Labor helps babies rotate. If you loosen up any tight ligaments and get your pelvis joints loosened up and labor in vertical positions with good support, periodic small meals and electrolyte drinks, you are likely to find that your baby rotates as he or she needs to get through the pelvis. It may or may not take a long time.

Individual differences in pelvic shape and size, baby’s head flexion (chin tucked), amniotic fluid levels, location of the placenta and relaxation of the pelvic floor and abdominal wall are some factors that determine whether or not this will be an issue.
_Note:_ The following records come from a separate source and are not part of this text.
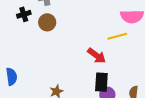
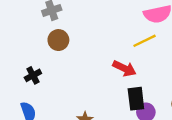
black cross: (24, 14) -> (33, 75), moved

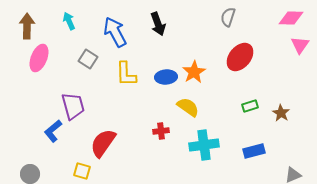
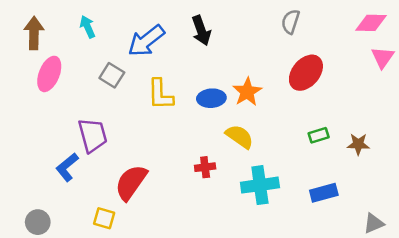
blue arrow: (115, 32) -> (146, 41), turned -100
brown star: (281, 113) -> (358, 144), turned -30

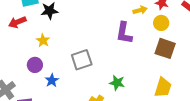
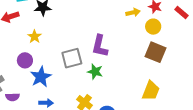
purple L-shape: (124, 33) -> (100, 46), moved
blue star: (52, 80) -> (41, 77), size x1.5
green star: (117, 83) -> (95, 72), moved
Too loose in the abdomen and you may need to wear a pregnancy belt to support the baby’s proper descent.

My observations, like Jean Sutton’s who proposed the association of ROT with a posterior result, show that if labor is treated with typical habits (resting in bed, semi-sitting, lack of food or lack of movement), that labor is often longer, and babies can turn posterior easily. Instruments, medications or even a cesarean is more likely than when the baby STARTS labor on the left.

Leaning forward during contractions is a comforting  and simple way to help a baby rotate or descend to support a labor that is progressing on its own with gravity.

With active labor habits, most ROT babies will succeed in coming out OA at the end. To reduce the time this takes, or the pain involved, do the suggested techniques on the posterior page, including the more involved, Forward-leaning Inversion.